Quentin Tarantino and Robert Rodriguez have worked together a lot of times over the years: Tarantino directed a scene in Rodriguez's Sin City, Rodriguez directed Tarantino's script From Dusk Til Dawn, and the two of them both contributed segments to Four Rooms (along with Allison Anders and Alexandre Rockwell). But their greatest collaboration is probably Grindhouse, the lurid and excellent tribute to '70s exploitation film opening this weekend. (What else are you going to see this weekend: The Reaping? Does Hilary Swank have a machine gun for a leg in it? We think not.) To increase the ambience around their double bill, the Grindhouse boys recruited three horror-movie cohorts to direct fake trailers. They might be the most entertaining part of the whole package, so don't take a bathroom break at intermission.

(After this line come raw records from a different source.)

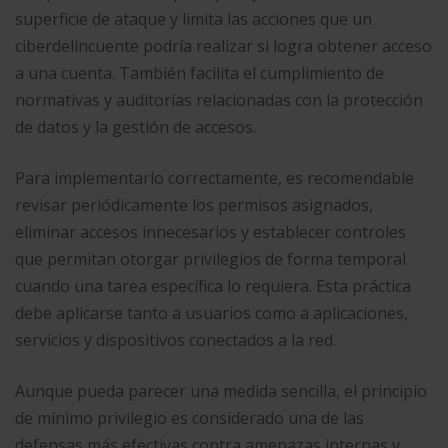
superficie de ataque y limita las acciones que un
ciberdelincuente podría realizar si logra obtener acceso
a una cuenta. También facilita el cumplimiento de
normativas y auditorías relacionadas con la protección
de datos y la gestión de accesos.
Para implementarlo correctamente, es recomendable
revisar periódicamente los permisos asignados,
eliminar accesos innecesarios y establecer controles
que permitan otorgar privilegios de forma temporal
cuando una tarea específica lo requiera. Esta práctica
debe aplicarse tanto a usuarios como a aplicaciones,
servicios y dispositivos conectados a la red.
Aunque pueda parecer una medida sencilla, el principio
de mínimo privilegio es considerado una de las
defensas más efectivas contra amenazas internas y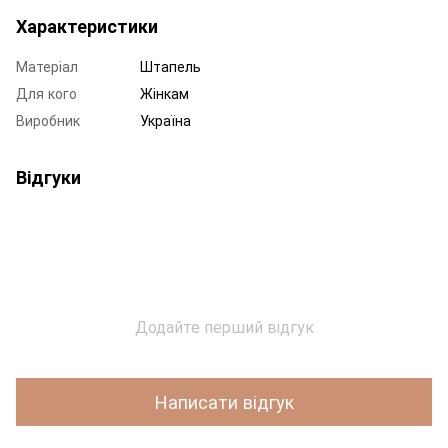
Характеристики
Матеріал
Штапель
Для кого
Жінкам
Виробник
Україна
Відгуки
Додайте перший відгук
Написати відгук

Exclusive interviews with: Rob Zombie, Edgar Wright, Eli Roth, Robert Rodriguez and Quentin Tarantino
Rob Zombie made a career transition from the band White Zombie to directing The Devil's Rejects. His contribution to Grindhouse is a trailer for Werewolf Women of the SS; he called us from the set of the Halloween remake he's directing.
Why the Nazis?
Basically, I had two ideas. It was either going to be a Nazi movie
or a women-in-prison film, and I went with the Nazis. There's all
those movies like Ilsa, She Wolf of the SS;
Fraulein Devil; and Love Camp 7 -- I've always
found that to be the most bizarre genre.
Did you watch exploitation movies when you were a
kid?
Yeah, when you lived in suburbia, drive-ins were the grindhouse
theaters. My favorite triple-bill I ever saw at a drive-in was
Texas Chainsaw Massacre, Mother's Day, and I
believe it was Dawn of the Dead, all on one bill. That was
pretty high-powered. I couldn't drive yet, I didn't have a license,
so I would ride my bike to the drive-in and hop the fence, and
there was a little moat that you had to cross to get to the
drive-in. We would put our bikes over our heads and walk through
the water and sit out there by the speakers and get devoured by
mosquitoes for five hours, because we didn't want to pay.

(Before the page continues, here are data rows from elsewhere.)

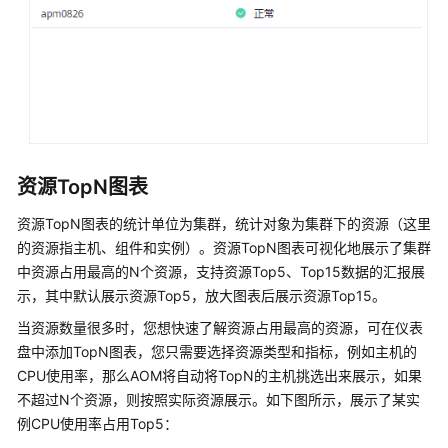
（阿
布
扎
比
区
域）
产
资源TopN图表
品
介
资源TopN图表的统计单位为集群，统计对象为集群下的资源（这里
绍
的资源指主机、组件和实例）。资源TopN图表可视化地展示了集群
中资源占用最高的N个资源，支持资源Top5、Top15数据的汇报展
快
示，其中默认展示资源Top5，放大图表后展示资源Top15。
速
当资源数量很多时，您想快速了解资源占用最高的资源，可在仪表
入
门
盘中添加TopN图表，您只需要选择资源类型和指标，例如主机的
CPU使用率，那么AOM将自动将TopN的主机挑选出来展示，如果
用
不超过N个资源，则按照实际资源展示。如下图所示，展示了某实
户
例CPU使用率占用Top5：
指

Did you ever go to actual grindhouse
theaters?
I moved to New York when I was 18 and I started going to 42nd
Street. The early '80s were the last hurrah for grindhouse in New
York before Giuliani cleaned it up and killed it. I saw a lot of
great stuff there, a lot of stuff like Cannibal Holocaust
and Make Them Die Slowly and Italian zombie movies. The
42nd Street theaters were more like homeless shelters. There's
people sleeping in there, having sex. There would usually be some
guy playing his radio so loud you couldn't hear the movie, and if
anybody said anything, a fight would break out. Of course, all that
bizarre shit adds to the charm in a particular sort of way.